There has been a phrase thrown around to describe 2017 and 2018: “The Year of the Woman.” But every year is the year of the woman for the four female panelists at Get Out The Vote’s March 29 “Shattering Glass Ceilings” event, which was geared toward increasing voter turnout and amplifying the voices of women in politics.

A group of about 30 students attended the event where Miami Beach City Commissioner Kristen Rosen Gonzalez, former Coral Gables Commissioner Jeannett Slesnick, former Miami Young Republicans President Jessica Fernandez and Miami-Dade County Deputy Mayor Alina T. Hudak were panelists.

Brianna Hernandez, president of GOTV, said the student organization wanted to “shed light” on the accomplishments women in the local community have made.

Hernandez, a senior double majoring in political science and history, said bringing local female leaders to UM was a great opportunity for students to get an inside look into their accomplishments.

“Our panelists discussed not only the ways in which they have ‘shattered ceilings’ but how the breaking of barriers has looked in their personal lives,” Hernandez said. “It meant so much to bring these women together.”

Each of the women reflected on what it’s like to be a woman in politics and encouraged students to vote in the upcoming midterm elections.

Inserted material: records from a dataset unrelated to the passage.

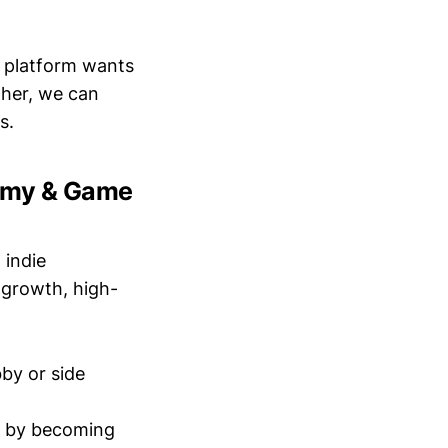
 platform wants
ther, we can
s.
nomy & Game
 indie
-growth, high-
by or side
io by becoming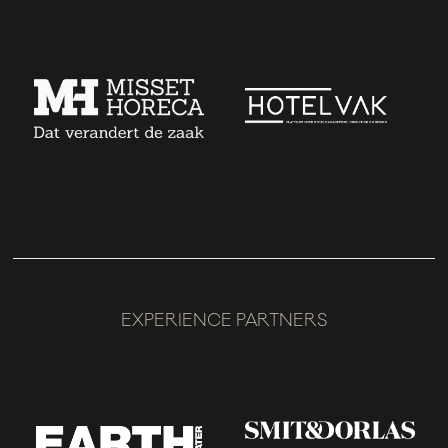
EXPERIENCE PARTNERS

Gonzalez, also a professor of French and Spanish at Miami-Dade College, is one of the opponents running against former UM President Donna Shalala in the race for Rep. Ileana Ros-Lehtinen’s seat in Congress. Ros-Lehtinen represents Florida’s 27th Congressional district.

“My biggest obstacle is absolutely not men,” Gonzalez said. “It’s other women.”

Gonzalez is one of eight Democrats in total seeking the party nomination. Three of the eight are women.

Gonzalez, a single mother, is more than a little proud of her outsider status. She said she refuses to take money from political action committees and has publicly voiced her dislike of Citizens United, an organization that allows corporations and unions to make expenditures in connection with federal elections.

A teacher at heart, Gonzalez said she was motivated to run for office after Florida’s state government cut funding for state schools including Miami-Dade College.

She has fundraised roughly $289,000. Shalala’s campaign expenditures have not yet been released.

Polls indicate Gonzalez will have a steep hill to climb to beat Shalala, the former Clinton Foundation president, because Shalala has name recognition. According to a poll conducted by Bendixen & Amandi International, the polling firm advising Shalala’s campaign, 81 percent of respondents indicated they did not recognize Gonzalez, compared with 55 percent who said they did not recognize Shalala.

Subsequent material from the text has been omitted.